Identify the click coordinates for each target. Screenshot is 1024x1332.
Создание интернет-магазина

══════

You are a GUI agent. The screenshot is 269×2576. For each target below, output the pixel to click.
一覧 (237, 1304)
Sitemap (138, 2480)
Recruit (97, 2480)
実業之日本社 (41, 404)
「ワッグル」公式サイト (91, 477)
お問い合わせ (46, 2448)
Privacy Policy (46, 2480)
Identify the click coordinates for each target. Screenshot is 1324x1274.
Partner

══════

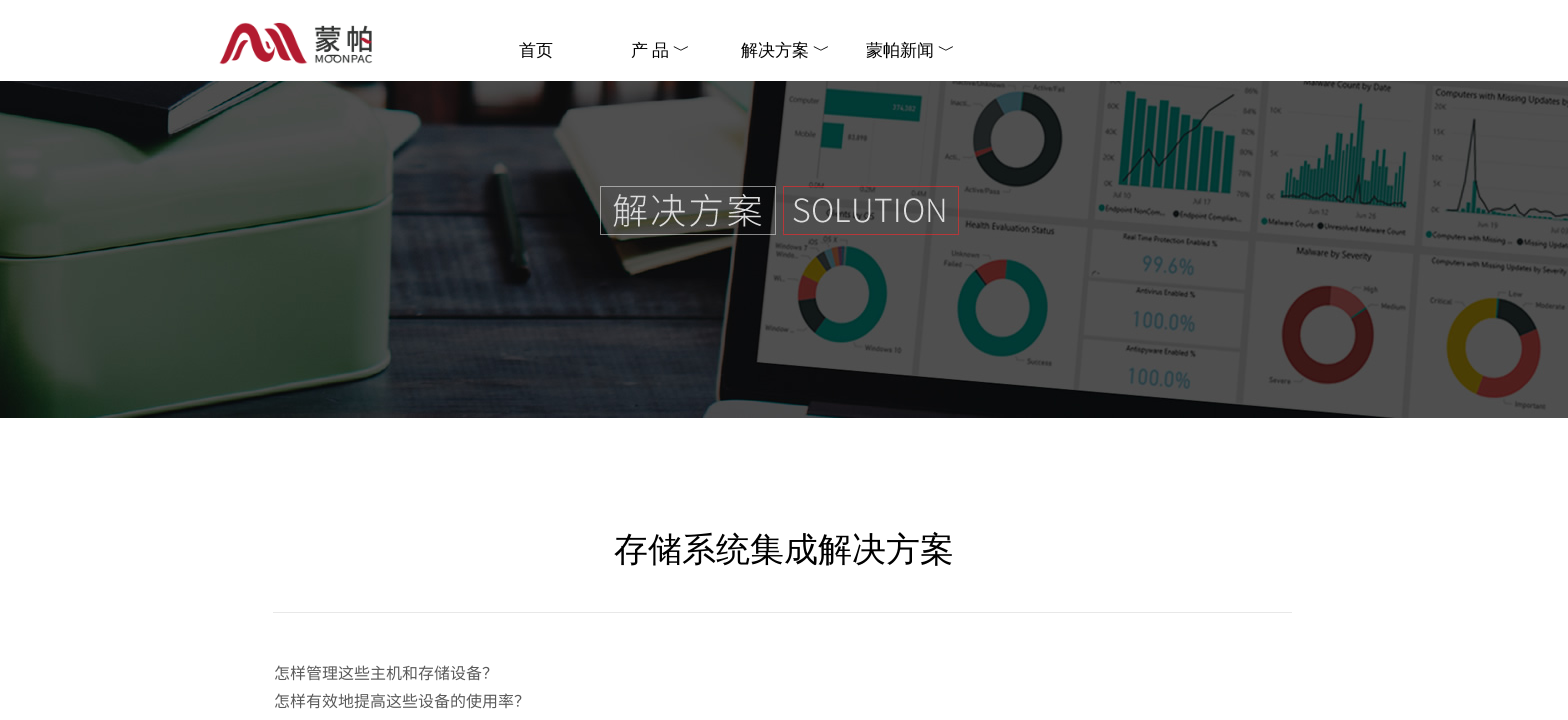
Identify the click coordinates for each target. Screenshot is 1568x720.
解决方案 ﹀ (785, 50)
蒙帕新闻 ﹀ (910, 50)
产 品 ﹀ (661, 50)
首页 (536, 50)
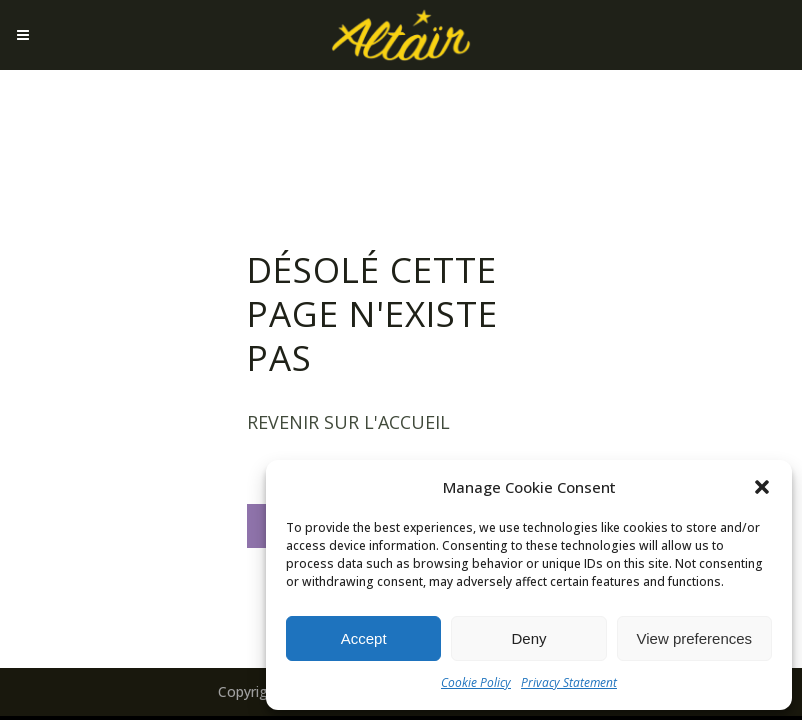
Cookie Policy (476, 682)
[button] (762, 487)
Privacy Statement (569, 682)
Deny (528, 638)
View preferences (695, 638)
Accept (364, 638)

══════

- _BRIEF_
Reproduce exactly, and with no other material, the lines between those holding "Screenshot is 1024x1332." and "Создание интернет-магазина", inclusive.

- _RESULT BELOW_
Identify the click coordinates for each target. Screenshot is 1024x1332.
Создание интернет-магазина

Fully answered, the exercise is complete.